Content starts

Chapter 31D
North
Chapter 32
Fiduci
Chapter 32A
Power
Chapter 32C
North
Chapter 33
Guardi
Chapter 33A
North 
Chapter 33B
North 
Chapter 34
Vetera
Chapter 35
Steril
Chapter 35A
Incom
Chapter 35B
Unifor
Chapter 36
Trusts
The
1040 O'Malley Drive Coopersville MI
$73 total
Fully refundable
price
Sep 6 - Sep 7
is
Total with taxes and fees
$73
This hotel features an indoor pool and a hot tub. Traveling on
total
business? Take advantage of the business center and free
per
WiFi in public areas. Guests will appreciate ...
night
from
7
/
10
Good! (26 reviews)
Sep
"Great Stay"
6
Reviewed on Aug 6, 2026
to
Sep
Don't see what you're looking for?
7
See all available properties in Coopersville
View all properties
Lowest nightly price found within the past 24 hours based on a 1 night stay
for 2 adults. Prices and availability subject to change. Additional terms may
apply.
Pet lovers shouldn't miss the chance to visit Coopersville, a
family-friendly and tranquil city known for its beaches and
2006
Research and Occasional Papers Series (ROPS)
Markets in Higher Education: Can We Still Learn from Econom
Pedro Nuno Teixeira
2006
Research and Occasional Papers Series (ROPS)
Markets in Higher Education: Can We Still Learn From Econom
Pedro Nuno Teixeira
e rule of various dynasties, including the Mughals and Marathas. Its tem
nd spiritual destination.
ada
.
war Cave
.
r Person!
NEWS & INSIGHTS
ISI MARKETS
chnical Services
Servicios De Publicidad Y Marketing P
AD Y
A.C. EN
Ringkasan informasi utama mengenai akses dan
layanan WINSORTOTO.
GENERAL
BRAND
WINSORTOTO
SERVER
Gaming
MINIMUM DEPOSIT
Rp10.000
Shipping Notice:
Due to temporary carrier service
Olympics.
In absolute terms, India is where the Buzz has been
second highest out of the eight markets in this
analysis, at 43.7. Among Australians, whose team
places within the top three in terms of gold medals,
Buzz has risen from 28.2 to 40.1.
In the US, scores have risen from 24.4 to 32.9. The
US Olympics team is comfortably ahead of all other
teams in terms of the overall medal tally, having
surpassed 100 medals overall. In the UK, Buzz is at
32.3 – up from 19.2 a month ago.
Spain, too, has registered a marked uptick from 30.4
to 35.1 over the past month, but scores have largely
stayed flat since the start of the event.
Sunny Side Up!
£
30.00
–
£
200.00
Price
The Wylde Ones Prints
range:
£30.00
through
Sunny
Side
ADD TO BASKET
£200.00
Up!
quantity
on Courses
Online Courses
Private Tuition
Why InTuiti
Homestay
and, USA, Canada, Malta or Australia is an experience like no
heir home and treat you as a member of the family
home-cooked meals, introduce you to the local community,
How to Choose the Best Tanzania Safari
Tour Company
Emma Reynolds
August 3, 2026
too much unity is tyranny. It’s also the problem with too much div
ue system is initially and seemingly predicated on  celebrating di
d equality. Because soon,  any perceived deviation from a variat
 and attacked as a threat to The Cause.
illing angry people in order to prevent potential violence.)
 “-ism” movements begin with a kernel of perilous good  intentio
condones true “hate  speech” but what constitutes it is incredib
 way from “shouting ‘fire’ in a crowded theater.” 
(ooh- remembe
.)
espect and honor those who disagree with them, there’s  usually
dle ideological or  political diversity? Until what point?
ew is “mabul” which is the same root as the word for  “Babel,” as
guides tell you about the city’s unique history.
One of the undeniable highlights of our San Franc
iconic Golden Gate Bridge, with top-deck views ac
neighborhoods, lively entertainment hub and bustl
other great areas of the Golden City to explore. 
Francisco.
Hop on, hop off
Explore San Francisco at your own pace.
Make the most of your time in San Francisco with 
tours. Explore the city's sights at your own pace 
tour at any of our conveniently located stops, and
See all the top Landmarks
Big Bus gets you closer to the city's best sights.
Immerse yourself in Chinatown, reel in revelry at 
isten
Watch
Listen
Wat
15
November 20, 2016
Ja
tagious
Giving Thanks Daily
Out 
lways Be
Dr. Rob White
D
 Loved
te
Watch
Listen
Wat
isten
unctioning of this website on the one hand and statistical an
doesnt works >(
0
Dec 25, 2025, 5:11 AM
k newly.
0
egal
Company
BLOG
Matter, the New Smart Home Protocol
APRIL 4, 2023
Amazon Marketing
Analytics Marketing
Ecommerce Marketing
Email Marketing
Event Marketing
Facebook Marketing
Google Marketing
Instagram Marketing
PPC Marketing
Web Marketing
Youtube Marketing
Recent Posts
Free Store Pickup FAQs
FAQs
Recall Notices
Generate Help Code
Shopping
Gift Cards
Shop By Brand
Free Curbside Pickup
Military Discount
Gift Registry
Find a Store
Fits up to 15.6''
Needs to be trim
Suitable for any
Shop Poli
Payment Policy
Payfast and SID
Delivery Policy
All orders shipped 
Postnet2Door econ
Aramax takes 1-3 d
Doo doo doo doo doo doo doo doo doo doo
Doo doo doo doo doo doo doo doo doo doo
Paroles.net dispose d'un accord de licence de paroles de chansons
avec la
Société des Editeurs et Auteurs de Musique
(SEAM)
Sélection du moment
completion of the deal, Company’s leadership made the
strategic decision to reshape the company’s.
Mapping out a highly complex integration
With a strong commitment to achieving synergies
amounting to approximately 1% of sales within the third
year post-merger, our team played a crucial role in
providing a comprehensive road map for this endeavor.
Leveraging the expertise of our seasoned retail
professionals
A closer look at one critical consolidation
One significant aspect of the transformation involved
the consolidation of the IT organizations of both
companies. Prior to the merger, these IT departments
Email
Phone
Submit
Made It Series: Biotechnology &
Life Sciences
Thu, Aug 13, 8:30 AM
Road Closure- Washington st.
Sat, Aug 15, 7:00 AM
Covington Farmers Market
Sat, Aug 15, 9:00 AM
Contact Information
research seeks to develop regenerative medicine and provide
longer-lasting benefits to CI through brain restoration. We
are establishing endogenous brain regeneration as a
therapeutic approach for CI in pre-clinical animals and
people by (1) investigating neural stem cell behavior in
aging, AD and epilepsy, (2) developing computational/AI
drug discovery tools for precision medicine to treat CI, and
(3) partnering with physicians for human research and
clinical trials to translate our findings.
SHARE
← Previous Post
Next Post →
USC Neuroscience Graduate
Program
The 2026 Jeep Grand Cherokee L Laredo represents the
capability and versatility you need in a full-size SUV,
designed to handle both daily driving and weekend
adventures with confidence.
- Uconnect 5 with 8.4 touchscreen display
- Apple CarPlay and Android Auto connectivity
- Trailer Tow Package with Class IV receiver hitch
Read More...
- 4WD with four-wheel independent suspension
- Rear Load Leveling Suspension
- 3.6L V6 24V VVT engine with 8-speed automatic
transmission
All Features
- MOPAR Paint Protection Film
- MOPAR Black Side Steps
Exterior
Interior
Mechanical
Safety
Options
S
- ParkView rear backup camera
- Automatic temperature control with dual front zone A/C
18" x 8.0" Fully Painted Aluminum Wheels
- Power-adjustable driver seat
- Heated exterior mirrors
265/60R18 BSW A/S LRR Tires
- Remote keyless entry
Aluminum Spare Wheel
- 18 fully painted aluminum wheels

Content ends

EXERCISE BRIEF
Show each line in the listing above that has "Learn".

SOLUTION FOR THIS PROBLEM
Markets in Higher Education: Can We Still Learn from Econom
Markets in Higher Education: Can We Still Learn From Econom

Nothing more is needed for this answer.